About a third into the book I started realizing that this book is not about gender, it is about power (I know, it says it in the title, and yet it took time to sink in). Because what makes people behave in certain ways is not their gender or origin, it is very often the power or lack of it. If you have it you’ll do anything to keep it, if you don’t have it you’ll do anything to wrestle it from someone who does. In this case it’s women who got the power and men who suddenly have to defend themselves and try to reclaim what they see as rightfully theirs – the dominating position. As women get more and more powerful a few leading characters emerge, each of them is a stereotype, but slightly reversed, we have a saint leader, a politician, a drug dealer and to document all this a man who is a journalist. As the story progresses each of them has their ups and downs, each of them has to make morally questionable choices. Alderman focuses on her lead characters giving them space to develop, so we sympathize with them and we care about their choices, even when we disagree with them.
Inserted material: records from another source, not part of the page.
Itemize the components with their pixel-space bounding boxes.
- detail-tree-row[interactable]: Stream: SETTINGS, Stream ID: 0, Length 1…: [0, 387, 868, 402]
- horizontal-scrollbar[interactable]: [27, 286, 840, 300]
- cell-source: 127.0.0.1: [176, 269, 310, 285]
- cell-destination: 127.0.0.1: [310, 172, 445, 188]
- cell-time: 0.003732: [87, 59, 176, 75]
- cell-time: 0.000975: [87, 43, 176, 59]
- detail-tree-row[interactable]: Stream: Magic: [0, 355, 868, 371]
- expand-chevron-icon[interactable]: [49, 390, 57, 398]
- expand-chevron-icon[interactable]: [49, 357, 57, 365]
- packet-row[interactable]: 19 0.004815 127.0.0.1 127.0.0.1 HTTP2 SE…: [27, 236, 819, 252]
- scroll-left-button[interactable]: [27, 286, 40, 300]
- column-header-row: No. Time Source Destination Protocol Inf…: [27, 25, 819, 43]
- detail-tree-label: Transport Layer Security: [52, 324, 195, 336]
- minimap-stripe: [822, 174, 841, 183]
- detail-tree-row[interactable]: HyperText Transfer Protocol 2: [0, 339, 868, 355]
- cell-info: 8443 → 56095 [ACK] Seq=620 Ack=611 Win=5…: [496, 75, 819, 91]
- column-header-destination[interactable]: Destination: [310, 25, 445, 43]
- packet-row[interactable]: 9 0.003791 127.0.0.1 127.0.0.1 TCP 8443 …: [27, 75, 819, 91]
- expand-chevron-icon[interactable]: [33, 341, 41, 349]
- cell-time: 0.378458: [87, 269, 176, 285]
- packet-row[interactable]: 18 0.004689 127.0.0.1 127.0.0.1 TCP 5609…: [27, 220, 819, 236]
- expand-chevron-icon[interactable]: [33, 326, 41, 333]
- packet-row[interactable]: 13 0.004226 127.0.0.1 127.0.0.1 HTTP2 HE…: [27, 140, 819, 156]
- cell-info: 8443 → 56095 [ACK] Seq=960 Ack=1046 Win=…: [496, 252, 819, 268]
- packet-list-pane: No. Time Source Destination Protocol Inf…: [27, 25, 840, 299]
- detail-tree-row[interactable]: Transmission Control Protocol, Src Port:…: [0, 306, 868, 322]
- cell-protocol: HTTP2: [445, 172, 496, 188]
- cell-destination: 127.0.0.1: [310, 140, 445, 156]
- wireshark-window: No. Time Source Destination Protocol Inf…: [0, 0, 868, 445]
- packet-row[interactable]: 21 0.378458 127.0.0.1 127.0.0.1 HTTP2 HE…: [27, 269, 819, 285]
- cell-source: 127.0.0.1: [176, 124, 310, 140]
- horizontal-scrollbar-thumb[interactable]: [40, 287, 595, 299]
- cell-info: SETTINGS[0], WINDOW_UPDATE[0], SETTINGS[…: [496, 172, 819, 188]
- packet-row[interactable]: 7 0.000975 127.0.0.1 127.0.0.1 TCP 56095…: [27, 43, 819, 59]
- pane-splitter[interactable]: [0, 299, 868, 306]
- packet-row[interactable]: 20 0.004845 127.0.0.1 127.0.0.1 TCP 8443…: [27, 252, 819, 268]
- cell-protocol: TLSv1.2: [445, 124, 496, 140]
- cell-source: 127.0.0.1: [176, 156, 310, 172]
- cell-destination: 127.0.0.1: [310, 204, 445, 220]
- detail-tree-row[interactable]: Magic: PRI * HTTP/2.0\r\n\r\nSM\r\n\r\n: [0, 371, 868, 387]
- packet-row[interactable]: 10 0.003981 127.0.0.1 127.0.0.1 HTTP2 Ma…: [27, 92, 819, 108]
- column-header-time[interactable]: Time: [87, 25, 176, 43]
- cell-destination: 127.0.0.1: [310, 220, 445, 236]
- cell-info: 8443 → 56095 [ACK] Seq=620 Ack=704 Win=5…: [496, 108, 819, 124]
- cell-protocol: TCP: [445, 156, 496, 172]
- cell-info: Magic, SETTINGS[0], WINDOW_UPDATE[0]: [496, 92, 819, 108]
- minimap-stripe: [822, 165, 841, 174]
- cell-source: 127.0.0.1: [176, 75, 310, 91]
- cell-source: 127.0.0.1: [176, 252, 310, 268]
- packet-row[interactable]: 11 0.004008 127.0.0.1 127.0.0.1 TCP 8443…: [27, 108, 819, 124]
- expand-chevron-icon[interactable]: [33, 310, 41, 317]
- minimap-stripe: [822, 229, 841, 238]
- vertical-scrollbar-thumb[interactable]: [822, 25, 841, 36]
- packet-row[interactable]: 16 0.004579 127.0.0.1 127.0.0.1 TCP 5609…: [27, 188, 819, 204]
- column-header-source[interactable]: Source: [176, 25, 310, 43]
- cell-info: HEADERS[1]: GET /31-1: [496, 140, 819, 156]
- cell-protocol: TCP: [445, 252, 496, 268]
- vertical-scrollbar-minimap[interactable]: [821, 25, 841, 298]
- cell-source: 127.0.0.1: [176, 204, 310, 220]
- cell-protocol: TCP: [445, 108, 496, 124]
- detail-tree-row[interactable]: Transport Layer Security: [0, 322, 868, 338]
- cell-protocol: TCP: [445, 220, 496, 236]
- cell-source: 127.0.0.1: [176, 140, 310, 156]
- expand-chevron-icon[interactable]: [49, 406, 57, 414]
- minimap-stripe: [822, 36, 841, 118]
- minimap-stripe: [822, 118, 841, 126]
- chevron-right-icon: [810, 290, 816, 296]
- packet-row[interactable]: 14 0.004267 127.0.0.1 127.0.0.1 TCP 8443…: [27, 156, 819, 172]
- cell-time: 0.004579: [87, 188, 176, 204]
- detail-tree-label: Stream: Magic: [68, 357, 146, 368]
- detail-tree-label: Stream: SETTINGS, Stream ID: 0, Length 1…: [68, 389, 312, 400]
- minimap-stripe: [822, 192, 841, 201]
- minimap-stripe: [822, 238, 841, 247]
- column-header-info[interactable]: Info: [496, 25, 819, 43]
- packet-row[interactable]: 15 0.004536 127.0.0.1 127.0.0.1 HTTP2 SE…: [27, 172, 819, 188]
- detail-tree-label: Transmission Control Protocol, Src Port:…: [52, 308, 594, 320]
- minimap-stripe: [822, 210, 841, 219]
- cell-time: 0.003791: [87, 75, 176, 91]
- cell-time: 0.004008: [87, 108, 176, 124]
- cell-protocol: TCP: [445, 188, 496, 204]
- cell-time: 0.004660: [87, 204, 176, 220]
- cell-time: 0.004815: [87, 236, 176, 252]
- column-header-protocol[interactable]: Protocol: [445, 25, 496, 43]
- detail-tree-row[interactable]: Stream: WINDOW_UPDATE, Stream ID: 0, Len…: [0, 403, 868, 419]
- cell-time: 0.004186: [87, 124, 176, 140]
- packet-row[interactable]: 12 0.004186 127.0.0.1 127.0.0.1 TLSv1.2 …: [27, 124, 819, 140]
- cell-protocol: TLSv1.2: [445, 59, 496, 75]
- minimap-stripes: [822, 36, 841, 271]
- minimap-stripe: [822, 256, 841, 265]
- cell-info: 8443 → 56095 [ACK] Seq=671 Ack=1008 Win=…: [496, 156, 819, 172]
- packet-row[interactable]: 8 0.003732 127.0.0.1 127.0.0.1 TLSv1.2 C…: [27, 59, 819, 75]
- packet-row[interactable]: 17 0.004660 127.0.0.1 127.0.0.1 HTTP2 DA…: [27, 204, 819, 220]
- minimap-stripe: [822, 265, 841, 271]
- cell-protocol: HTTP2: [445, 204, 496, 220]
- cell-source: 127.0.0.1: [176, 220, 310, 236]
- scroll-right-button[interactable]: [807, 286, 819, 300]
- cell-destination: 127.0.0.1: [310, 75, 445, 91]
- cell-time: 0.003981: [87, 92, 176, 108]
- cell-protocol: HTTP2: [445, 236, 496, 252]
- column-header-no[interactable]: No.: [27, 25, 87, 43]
I have to admire what Alderman pulled off in this book, it reads like a fast paced action thriller, but it touches or important topics, she managed to combine great entertainment with an important statement for equality. She shows that as tempting as turning tables and revenge may be it is not a solution, the only solution is a constant effort to find balance, and this balance will always be very fragile, because at some level we all crave for power.
Have you read it? Did you like it? What were your thoughts?